When asked about the situation, a DOC spokesperson, Maria Bivens, said, “It would appear in this case, the one person who is the emergency contact for the inmate has not passed on any information to others — we can’t control that.”

Bivens said inmates have the ability to update their medical forms whenever they want, and the department won’t release medical information otherwise, claiming it would violate a federal medical privacy statute, the Health Insurance Portability and Accountability Act.

“The only person the DOC can release information to about an inmate is the person the inmate identified,” the department posted on its website. “This can cause problems when, for example, the inmate’s girlfriend is the emergency contact. Only she would be notified. The inmate’s mother, brother, or uncle would not. It depends on who the inmate provided to DOC officials.”

In March, the U.S. Department of Health and Human Services released a memo that allowed medical staff to release basic information — location, status of the patient, and treatment — as a result of the coronavirus pandemic. The same guidance was issued during Superstorm Sandy and Hurricane Katrina.

While some attorneys and nonprofit groups believe that guidance gives the department leeway to be more flexible, others say it’s a stretch to lump prisons in with hospitals, even if they have medical facilities.

Families of inmates and prisoner advocates said not enough is being done to inform inmates of the need to update forms in case they get the coronavirus. Since March, at least 8,000 inmates among the overall population of 40,000 have contracted COVID-19, with 85 deaths as of Friday.

Those groups also wonder why the department cannot help inmates update medical information, similar to the way it managed federal stimulus checks. In October, the department was praised for passing off paperwork to nearly 40,000 prisoners to register for their money.

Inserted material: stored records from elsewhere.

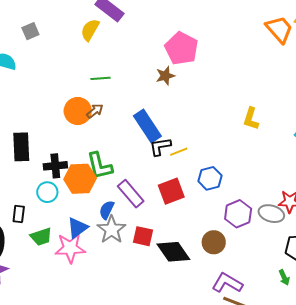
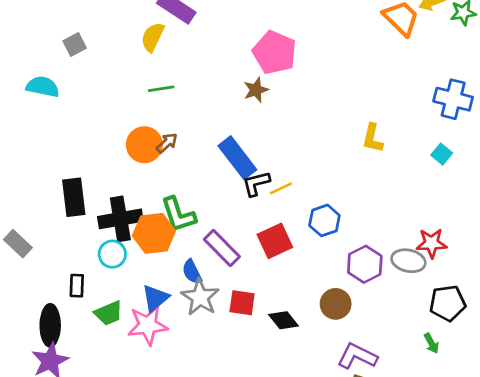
green line: (101, 78) -> (161, 89), moved
black cross: (55, 166) -> (120, 219), size x1.4
blue semicircle: (107, 210) -> (192, 272), turned -48
black diamond: (173, 252) -> (284, 320), size x0.7

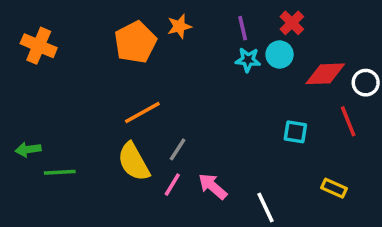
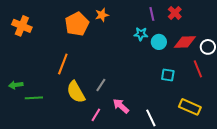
red cross: (292, 23) -> (175, 13), moved
purple line: (243, 28) -> (152, 14), moved
cyan circle: (280, 54) -> (159, 42), moved
orange line: (142, 113) -> (63, 64), moved, turned -40
pink line: (172, 185) -> (96, 115), moved
yellow rectangle: (334, 188) -> (190, 107), size x1.5

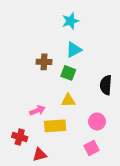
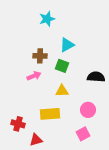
cyan star: (70, 21) -> (47, 19), moved
black semicircle: (106, 85) -> (96, 77), turned 90
pink arrow: (37, 110) -> (34, 76), moved

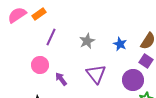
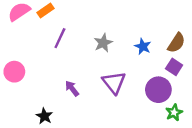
pink circle: (40, 65) -> (14, 72), moved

“If the DOC has shown that they can go cell-to-cell and get important [stimulus] documentation completed, they should be lauded for it,” said Claire Shubik-Richards, executive director of the Pennsylvania Prison Society, the state’s unofficial ombudsman for prisoners and their families. “That level of competency means they could go cell-to-cell and get people to think about who they want notified, and also afford the opportunity list more than one name.”

Even if inmates end up needing hospital care, families still face a brick wall. That’s because hospitals, which usually notify next of kin or a power of attorney, will not release any information about inmates unless the Corrections Department gives them authorization.

Briana Hafiz said she called Wilkes-Barre General, owned by Commonwealth Health, which has at least four hospitals that treat inmates. The hospital is the closest location to SCI-Dallas, and she figured her father-in-law would be there.

“They still don’t release information anyway,” she said. “If you call and ask for information, they don’t even tell you if he’s there.”